それでも今日は紬希に見せたくて来たのだから、と紬希に目をやると紬希も瞳をキラキラとさせて飛行機を見ていた。
怖いとか言われたらどうしようかと思ったのだが杞憂だったようだ。
「あれは、A320っていう機体だよ」
「え!? そんなの見ただけでわかるんですか!」
「分かる。よく見ていて」
機体はどんどん近づいてきていた。
「顔がイルカみたいで可愛いから。で、翼がピースしているんだ」
「イルカ?ピース?」
紬希が轟音を立てて近づいてくる機体を一生懸命見ている。
近づいてくるにつれて、その先端が二つになった独特の翼が見えた。
「本当だわ! 貴堂さん、ピースしてました! イルカ? は言われればそうかも……? すごいわ! 貴堂さんも雪ちゃんも普段あんな大きな飛行機を操縦しているんですものね」
その無防備な笑顔が心から可愛い。
自分の前だけで見せてほしい。
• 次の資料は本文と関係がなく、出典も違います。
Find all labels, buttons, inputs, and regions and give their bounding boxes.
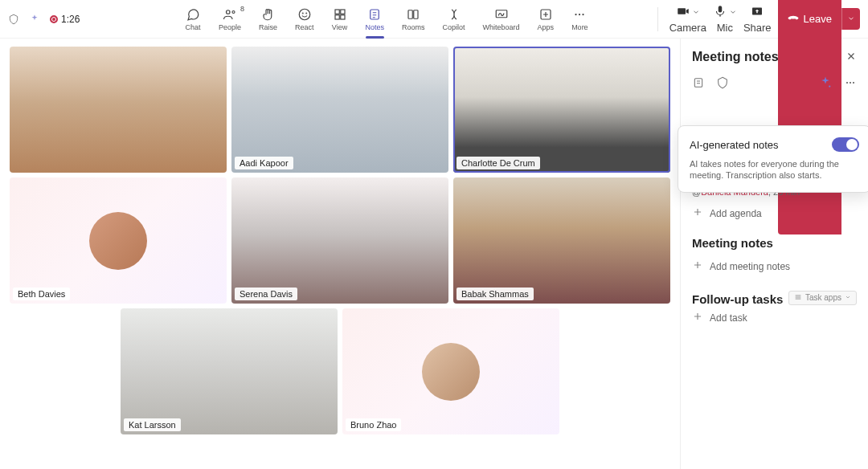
add-task-button[interactable]: Add task bbox=[692, 311, 857, 324]
ai-popover-description: AI takes notes for everyone during the m… bbox=[690, 158, 859, 181]
followup-tasks-heading: Follow-up tasks bbox=[692, 292, 783, 306]
svg-rect-17 bbox=[719, 6, 723, 12]
participant-tile[interactable]: Kat Larsson bbox=[121, 308, 338, 434]
svg-point-20 bbox=[829, 85, 830, 87]
panel-header: Meeting notes bbox=[692, 50, 857, 64]
leave-dropdown[interactable] bbox=[841, 8, 860, 30]
chevron-down-icon bbox=[692, 6, 700, 18]
share-icon bbox=[750, 4, 764, 21]
record-dot-icon bbox=[50, 15, 58, 23]
rooms-button[interactable]: Rooms bbox=[402, 6, 425, 31]
grid-icon bbox=[332, 6, 348, 22]
close-button[interactable] bbox=[845, 51, 857, 64]
hangup-icon bbox=[788, 12, 799, 26]
ai-notes-popover: AI-generated notes AI takes notes for ev… bbox=[678, 125, 868, 193]
apps-button[interactable]: Apps bbox=[538, 6, 555, 31]
video-grid: Aadi Kapoor Charlotte De Crum Beth Davie… bbox=[0, 39, 680, 469]
svg-rect-19 bbox=[694, 79, 702, 88]
chat-button[interactable]: Chat bbox=[185, 6, 201, 31]
react-button[interactable]: React bbox=[295, 6, 314, 31]
notes-button[interactable]: Notes bbox=[366, 6, 385, 31]
meeting-main: Aadi Kapoor Charlotte De Crum Beth Davie… bbox=[0, 39, 868, 469]
svg-point-14 bbox=[575, 14, 577, 15]
svg-rect-6 bbox=[340, 10, 344, 14]
panel-more-button[interactable] bbox=[844, 76, 857, 92]
ai-popover-title: AI-generated notes bbox=[690, 139, 779, 151]
participant-name: Aadi Kapoor bbox=[235, 157, 293, 169]
svg-point-16 bbox=[583, 14, 584, 15]
meeting-toolbar: 1:26 Chat 8 People Raise React View bbox=[0, 0, 868, 39]
copilot-button[interactable]: Copilot bbox=[443, 6, 465, 31]
sparkle-icon bbox=[29, 14, 40, 25]
panel-title: Meeting notes bbox=[692, 50, 779, 64]
participant-name: Beth Davies bbox=[13, 288, 70, 300]
ai-sparkle-button[interactable] bbox=[818, 75, 833, 92]
ai-notes-toggle[interactable] bbox=[832, 137, 859, 152]
panel-body: @Daniela Mandera, 20 min Add agenda Meet… bbox=[692, 182, 857, 341]
svg-point-2 bbox=[299, 9, 310, 20]
smiley-icon bbox=[297, 6, 313, 22]
mic-button[interactable]: Mic bbox=[713, 4, 737, 34]
plus-icon bbox=[692, 259, 703, 273]
panel-tabs bbox=[692, 75, 857, 92]
camera-button[interactable]: Camera bbox=[669, 4, 706, 34]
participant-name: Bruno Zhao bbox=[346, 418, 401, 431]
add-agenda-button[interactable]: Add agenda bbox=[692, 206, 857, 220]
participant-tile[interactable] bbox=[10, 47, 227, 173]
participant-name: Charlotte De Crum bbox=[457, 157, 540, 169]
svg-rect-11 bbox=[414, 10, 418, 19]
notes-panel: Meeting notes AI-generated notes AI take… bbox=[680, 39, 868, 469]
participant-tile[interactable]: Bruno Zhao bbox=[342, 308, 559, 434]
participant-tile[interactable]: Aadi Kapoor bbox=[231, 47, 448, 173]
avatar bbox=[89, 212, 147, 270]
svg-point-23 bbox=[853, 82, 854, 84]
svg-rect-7 bbox=[335, 15, 339, 19]
meeting-notes-heading: Meeting notes bbox=[692, 236, 857, 250]
svg-point-4 bbox=[306, 13, 307, 14]
more-icon bbox=[571, 6, 588, 22]
copilot-icon bbox=[446, 6, 462, 22]
add-meeting-notes-button[interactable]: Add meeting notes bbox=[692, 259, 857, 273]
share-button[interactable]: Share bbox=[743, 4, 772, 34]
task-apps-dropdown[interactable]: Task apps bbox=[788, 291, 857, 305]
chevron-down-icon bbox=[845, 293, 851, 302]
participant-tile[interactable]: Serena Davis bbox=[231, 177, 448, 304]
chevron-down-icon bbox=[729, 6, 737, 18]
hand-icon bbox=[260, 6, 276, 22]
shield-icon bbox=[8, 14, 19, 25]
people-button[interactable]: 8 People bbox=[219, 6, 241, 31]
plus-square-icon bbox=[538, 6, 554, 22]
notes-tab-icon[interactable] bbox=[692, 76, 705, 92]
participant-name: Babak Shammas bbox=[457, 288, 534, 300]
toolbar-center: Chat 8 People Raise React View Notes R bbox=[124, 6, 649, 31]
svg-point-15 bbox=[579, 14, 580, 15]
rooms-icon bbox=[405, 6, 421, 22]
toolbar-left: 1:26 bbox=[8, 14, 121, 25]
svg-point-1 bbox=[232, 11, 235, 14]
whiteboard-icon bbox=[493, 6, 510, 22]
list-icon bbox=[794, 293, 802, 303]
svg-rect-5 bbox=[335, 10, 339, 14]
participant-tile[interactable]: Beth Davies bbox=[10, 177, 227, 304]
notes-icon bbox=[366, 6, 383, 22]
record-time: 1:26 bbox=[61, 14, 80, 25]
plus-icon bbox=[692, 206, 703, 220]
svg-rect-8 bbox=[340, 15, 344, 19]
avatar bbox=[422, 343, 480, 401]
svg-point-3 bbox=[302, 13, 303, 14]
raise-hand-button[interactable]: Raise bbox=[259, 6, 277, 31]
recording-indicator: 1:26 bbox=[50, 14, 80, 25]
svg-point-22 bbox=[850, 82, 851, 84]
participant-name: Kat Larsson bbox=[124, 418, 181, 431]
participant-tile[interactable]: Babak Shammas bbox=[453, 177, 670, 304]
more-button[interactable]: More bbox=[571, 6, 588, 31]
svg-point-0 bbox=[226, 10, 230, 14]
people-icon: 8 bbox=[222, 6, 238, 22]
plus-icon bbox=[692, 311, 703, 324]
whiteboard-button[interactable]: Whiteboard bbox=[483, 6, 520, 31]
participant-tile[interactable]: Charlotte De Crum bbox=[453, 47, 670, 173]
view-button[interactable]: View bbox=[332, 6, 348, 31]
camera-icon bbox=[676, 4, 690, 21]
shield-tab-icon[interactable] bbox=[716, 76, 729, 92]
participant-name: Serena Davis bbox=[235, 288, 297, 300]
自分に向けてほしい。
愛らしい、可愛い、愛おしい。そんな気持ちが自分の中に溢れるような経験を貴堂はしたことがなかった。
飛行機に無邪気な笑顔を見せるかと思えば、プロフェッショナルとしての顔を持つ人。
純粋で誰にも見せない泣き顔を貴堂に見せてくれた人。好きにならないわけがない。